This project is currently unnamed and very early, so I'm not sure about sharing it anywhere more official until I've written more and gotten a better handle on it. But I'm happy with it so far. Synopsis: A suicidally depressed man discovers a dying fallen angel in the woods. In nursing it back to health, he not only finds a reason to keep living, but discovers a darkness in his heart he'd never even imagined. Massive CW for suicide, depression, alcoholism, religious imagery, and a little gore.

Every day when the early morning sun was hovering just below the horizon (on the days he wasn't blackout drunk), Samson would put the noose around his neck. He'd originally tied it what, a month ago? It could have been two or three by now, as a cocktail of SSRIs and vodka had started to turn time into a haze of half-remembered days. The calendar on the wall was two years out of date, the clock on the stove blinked all zeroes after a power outage (he didn't have the manual to figure out how to reset it), and his cell phone was at the bottom of the lake out front.

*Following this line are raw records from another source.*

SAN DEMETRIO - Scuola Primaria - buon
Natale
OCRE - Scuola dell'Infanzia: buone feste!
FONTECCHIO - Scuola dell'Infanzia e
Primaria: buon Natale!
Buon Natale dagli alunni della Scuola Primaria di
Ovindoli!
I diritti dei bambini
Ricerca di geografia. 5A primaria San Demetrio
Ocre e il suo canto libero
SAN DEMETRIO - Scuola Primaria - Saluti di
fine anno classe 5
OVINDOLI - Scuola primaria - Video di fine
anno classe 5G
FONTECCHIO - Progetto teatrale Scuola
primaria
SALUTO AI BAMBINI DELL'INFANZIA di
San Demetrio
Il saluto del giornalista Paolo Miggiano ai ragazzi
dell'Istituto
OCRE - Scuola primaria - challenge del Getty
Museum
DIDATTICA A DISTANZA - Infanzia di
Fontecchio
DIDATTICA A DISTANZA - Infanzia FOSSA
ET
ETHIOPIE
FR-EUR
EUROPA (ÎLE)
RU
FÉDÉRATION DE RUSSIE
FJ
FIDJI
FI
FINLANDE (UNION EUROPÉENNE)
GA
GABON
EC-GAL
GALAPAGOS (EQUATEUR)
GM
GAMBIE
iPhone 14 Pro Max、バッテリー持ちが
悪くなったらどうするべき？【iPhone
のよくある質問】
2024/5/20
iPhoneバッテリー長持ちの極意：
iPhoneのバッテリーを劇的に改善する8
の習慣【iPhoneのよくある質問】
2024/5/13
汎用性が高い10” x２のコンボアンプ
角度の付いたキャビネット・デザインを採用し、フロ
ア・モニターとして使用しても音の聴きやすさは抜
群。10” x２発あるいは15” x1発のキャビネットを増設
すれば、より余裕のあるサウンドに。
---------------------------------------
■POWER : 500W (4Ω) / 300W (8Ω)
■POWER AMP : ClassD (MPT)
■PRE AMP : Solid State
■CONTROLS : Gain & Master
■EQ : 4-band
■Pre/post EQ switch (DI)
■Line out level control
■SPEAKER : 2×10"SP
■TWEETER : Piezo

Samson learned how to tie a noose in Scouts. Or more accurately, he figured it out himself fucking around with ropes while the other kids were following instructions. It had been a poor approximation of the real thing as used for generations of cruelty, but he'd tied it secure and gotten it to tighten around another boy's neck. It was a joke, obviously, but they didn't see it that way. That was the last time he went to Scouts, but only the first of many nooses he'd tie over two decades. This one felt nice and strong, secured to a beam in the roof of the old cottage's attic with a stiff hitch knot. It was an old polypropylene rope his daddy used to use to keep the boat in place by the docks. Maybe the reason he hadn't kicked out that stepladder yet was the image of this stupid fucking blue-and-yellow striped rope around his rotting corpse-neck when they found him, bloated and maggot-ridden and leaking fluids all over the attic floorboards. "What a pathetic bastard," they'd say, and they'd be spot on. But the walk to the hardware store was long, and he sold the truck to stock up on liquor, so he was caught between laziness and his last remaining shreds of dignity.